(Extracted records begins)

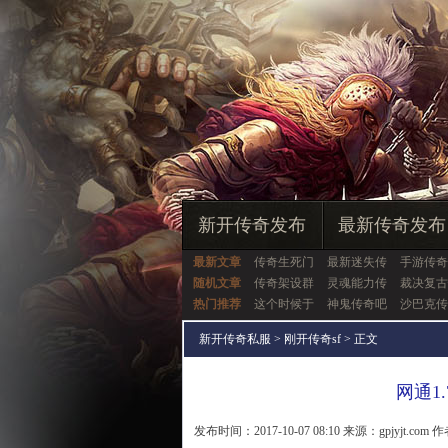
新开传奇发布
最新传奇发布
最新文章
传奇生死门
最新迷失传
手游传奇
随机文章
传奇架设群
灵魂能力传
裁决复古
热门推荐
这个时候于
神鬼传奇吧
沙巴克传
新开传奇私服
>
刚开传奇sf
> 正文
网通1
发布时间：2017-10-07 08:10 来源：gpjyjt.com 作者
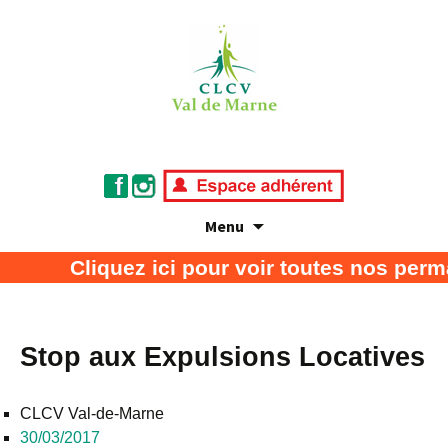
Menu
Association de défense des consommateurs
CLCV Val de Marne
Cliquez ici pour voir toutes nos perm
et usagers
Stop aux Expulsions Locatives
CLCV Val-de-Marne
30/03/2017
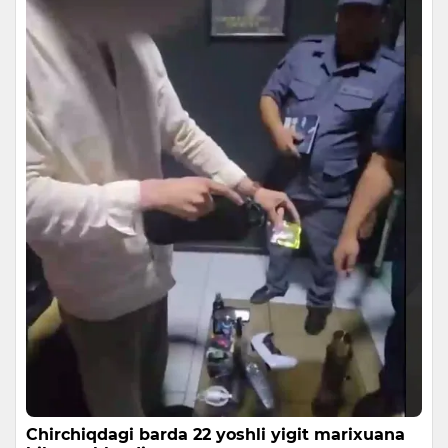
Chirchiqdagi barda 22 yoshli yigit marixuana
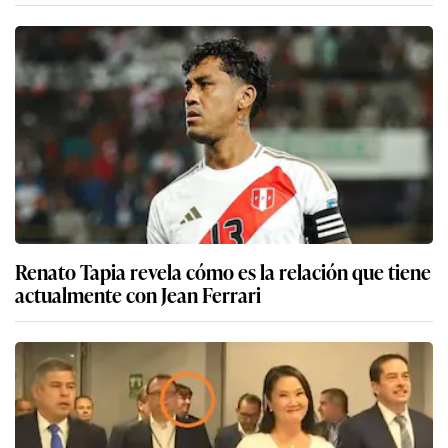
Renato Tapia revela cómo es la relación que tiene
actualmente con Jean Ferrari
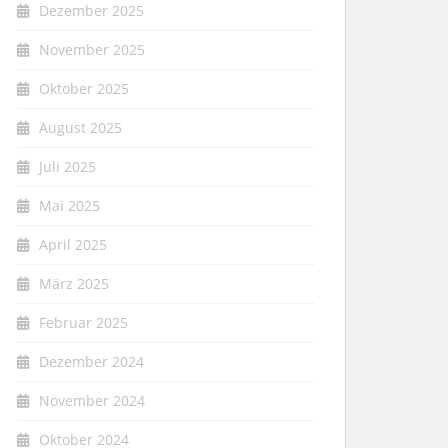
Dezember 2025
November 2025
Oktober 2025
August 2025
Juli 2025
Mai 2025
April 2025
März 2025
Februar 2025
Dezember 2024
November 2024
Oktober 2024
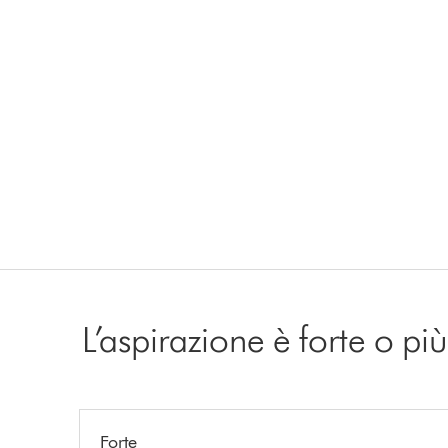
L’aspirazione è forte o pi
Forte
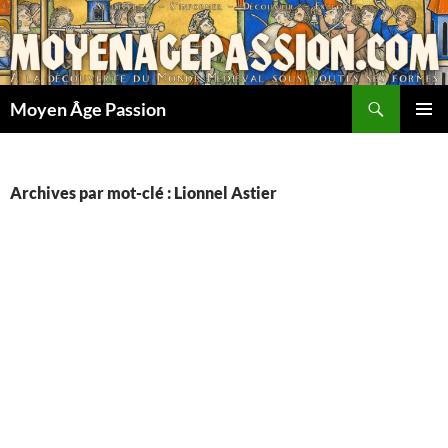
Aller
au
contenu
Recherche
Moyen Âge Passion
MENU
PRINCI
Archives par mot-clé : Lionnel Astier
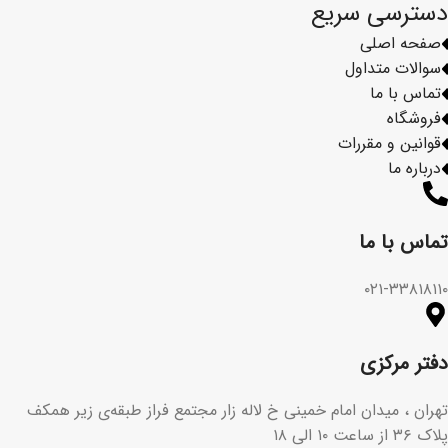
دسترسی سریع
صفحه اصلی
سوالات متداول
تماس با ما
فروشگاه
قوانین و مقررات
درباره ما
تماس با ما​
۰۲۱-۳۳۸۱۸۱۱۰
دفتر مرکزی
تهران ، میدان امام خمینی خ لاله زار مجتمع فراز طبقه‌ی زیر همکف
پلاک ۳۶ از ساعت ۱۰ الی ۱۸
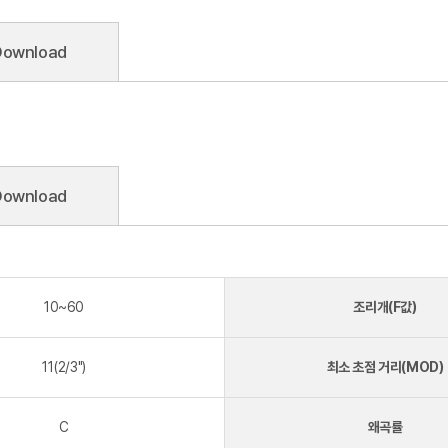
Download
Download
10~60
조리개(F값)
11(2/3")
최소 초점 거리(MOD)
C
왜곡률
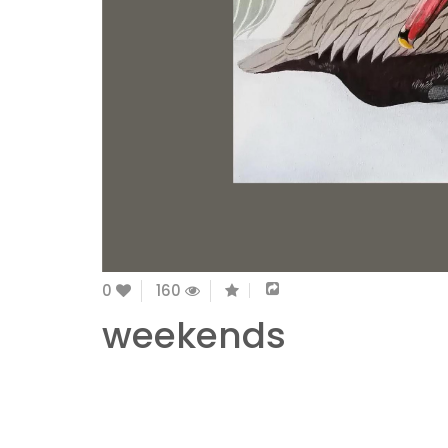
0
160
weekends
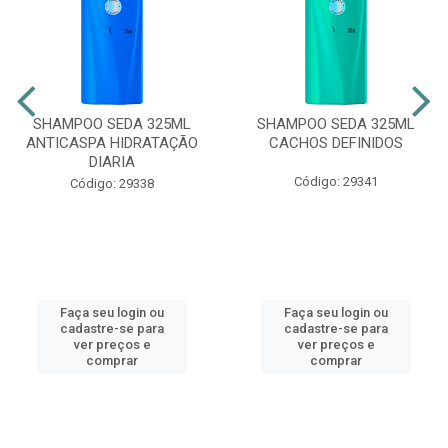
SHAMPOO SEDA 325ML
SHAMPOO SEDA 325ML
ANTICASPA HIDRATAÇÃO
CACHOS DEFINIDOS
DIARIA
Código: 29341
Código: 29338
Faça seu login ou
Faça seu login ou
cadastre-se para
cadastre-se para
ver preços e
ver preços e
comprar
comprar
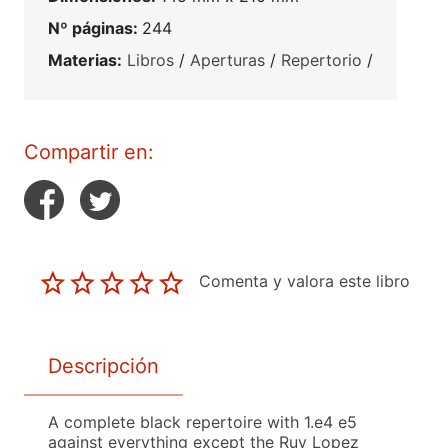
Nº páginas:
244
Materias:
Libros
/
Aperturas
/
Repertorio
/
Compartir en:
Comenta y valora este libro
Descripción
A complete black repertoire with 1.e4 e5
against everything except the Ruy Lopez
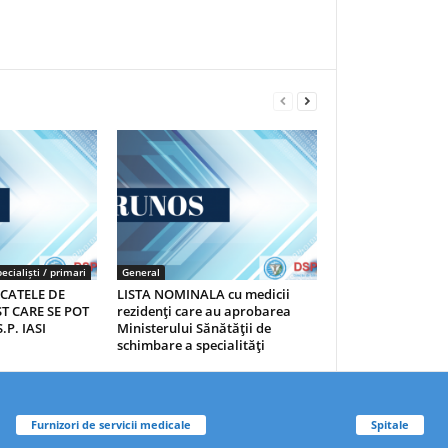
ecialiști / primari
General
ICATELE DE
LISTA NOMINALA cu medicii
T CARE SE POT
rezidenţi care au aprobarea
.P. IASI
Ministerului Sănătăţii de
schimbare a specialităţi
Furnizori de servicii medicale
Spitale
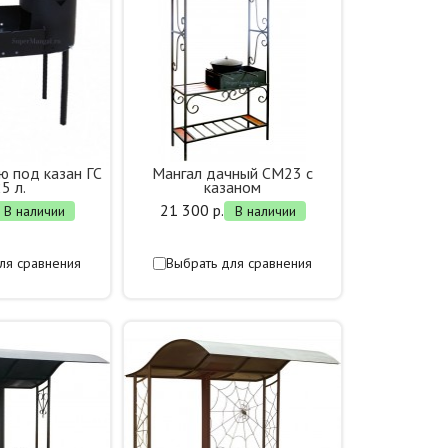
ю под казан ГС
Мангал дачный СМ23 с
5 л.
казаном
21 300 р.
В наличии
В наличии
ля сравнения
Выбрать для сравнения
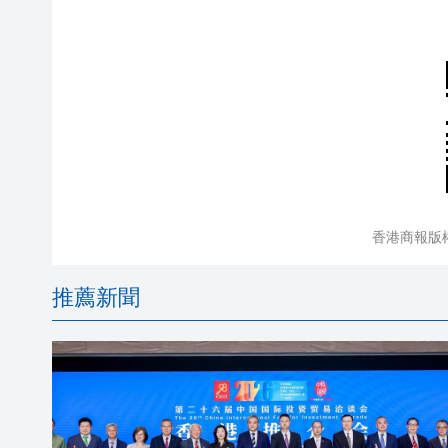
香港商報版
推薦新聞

(Extracted records ends)

**Assignment**: Going by the data above, the answer is exactly the lines from the one holding "ANTICASPA HIDRATAÇÃO" to the one holding "LISTA NOMINALA cu medicii", both kept, with the pictures left out.

**Output for this task**:
ANTICASPA HIDRATAÇÃO
CACHOS DEFINIDOS
DIARIA
Código: 29341
Código: 29338
Faça seu login ou
Faça seu login ou
cadastre-se para
cadastre-se para
ver preços e
ver preços e
comprar
comprar
Nº páginas:
244
Materias:
Libros
/
Aperturas
/
Repertorio
/
Compartir en:
Comenta y valora este libro
Descripción
A complete black repertoire with 1.e4 e5
against everything except the Ruy Lopez
ecialiști / primari
General
ICATELE DE
LISTA NOMINALA cu medicii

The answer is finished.